# [DATA RECORDS]

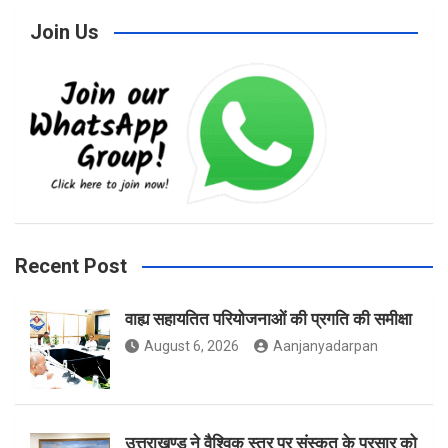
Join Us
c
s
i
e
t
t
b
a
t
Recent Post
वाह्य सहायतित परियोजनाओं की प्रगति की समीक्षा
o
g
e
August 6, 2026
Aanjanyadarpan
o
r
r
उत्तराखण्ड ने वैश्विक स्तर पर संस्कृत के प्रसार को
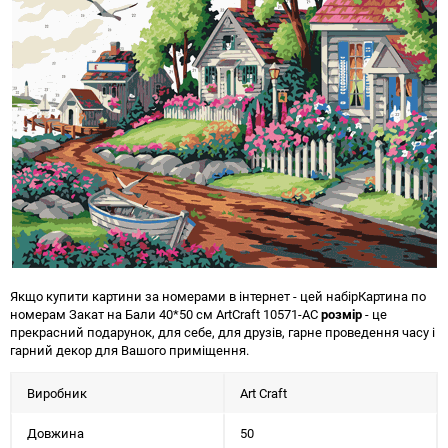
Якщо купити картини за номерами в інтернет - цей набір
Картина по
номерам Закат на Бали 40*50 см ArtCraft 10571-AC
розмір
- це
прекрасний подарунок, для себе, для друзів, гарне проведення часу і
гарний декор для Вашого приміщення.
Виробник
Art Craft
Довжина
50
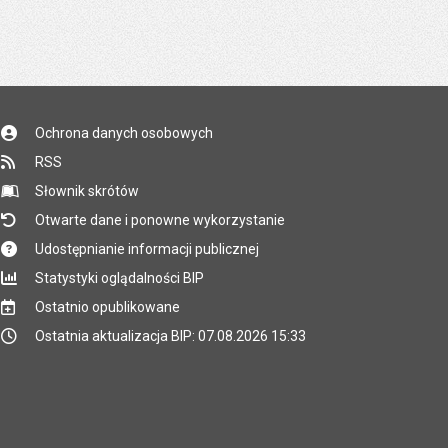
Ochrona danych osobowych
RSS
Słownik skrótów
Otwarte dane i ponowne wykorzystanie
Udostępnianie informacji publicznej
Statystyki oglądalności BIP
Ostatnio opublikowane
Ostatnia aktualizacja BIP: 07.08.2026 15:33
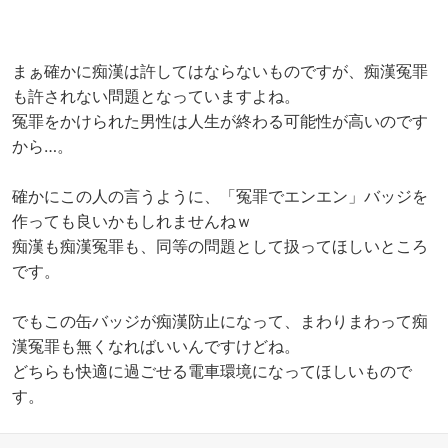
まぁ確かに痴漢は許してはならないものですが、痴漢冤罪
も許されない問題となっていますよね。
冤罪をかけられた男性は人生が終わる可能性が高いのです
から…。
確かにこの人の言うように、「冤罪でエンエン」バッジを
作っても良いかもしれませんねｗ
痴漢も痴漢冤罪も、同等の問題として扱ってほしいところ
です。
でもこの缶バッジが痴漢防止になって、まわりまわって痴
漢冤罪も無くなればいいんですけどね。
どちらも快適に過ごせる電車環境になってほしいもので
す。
==
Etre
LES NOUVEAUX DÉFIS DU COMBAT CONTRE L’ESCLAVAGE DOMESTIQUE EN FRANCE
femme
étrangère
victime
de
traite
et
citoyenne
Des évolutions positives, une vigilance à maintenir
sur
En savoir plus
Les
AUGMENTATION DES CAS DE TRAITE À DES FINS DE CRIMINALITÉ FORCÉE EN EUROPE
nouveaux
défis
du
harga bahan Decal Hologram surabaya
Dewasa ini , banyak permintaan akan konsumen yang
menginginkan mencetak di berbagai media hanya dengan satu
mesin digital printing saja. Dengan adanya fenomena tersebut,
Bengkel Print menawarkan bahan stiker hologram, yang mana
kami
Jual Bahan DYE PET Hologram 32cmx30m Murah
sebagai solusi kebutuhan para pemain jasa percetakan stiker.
* * *
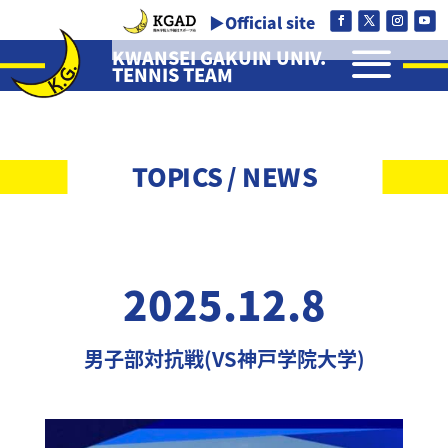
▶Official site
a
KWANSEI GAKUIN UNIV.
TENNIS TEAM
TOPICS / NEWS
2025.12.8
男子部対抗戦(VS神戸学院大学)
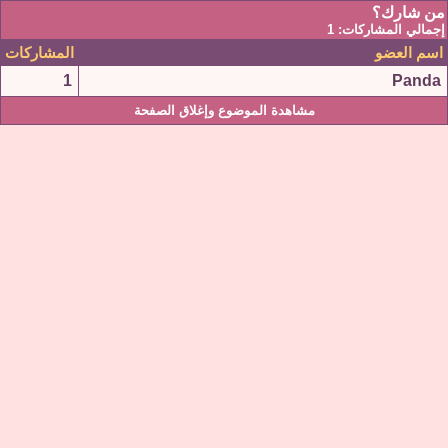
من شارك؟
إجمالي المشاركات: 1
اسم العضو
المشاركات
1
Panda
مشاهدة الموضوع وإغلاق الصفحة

# [THE PROBLEM]
Gather each line from the listing above that holds "stiker".

# [ANSWER FOR THE TASK]
Bengkel Print menawarkan bahan stiker hologram, yang mana
sebagai solusi kebutuhan para pemain jasa percetakan stiker.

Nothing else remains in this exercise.